● Exercise details: Only the lines that include "vigilati" should be copied from the data below.
==== Supplied data ====
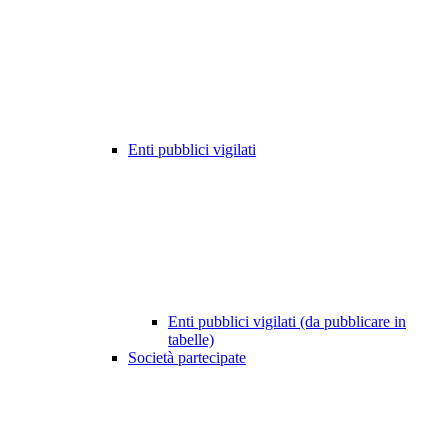
Enti pubblici vigilati
Enti pubblici vigilati (da pubblicare in
tabelle)
Società partecipate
====
● Result of the task:
Enti pubblici vigilati
Enti pubblici vigilati (da pubblicare in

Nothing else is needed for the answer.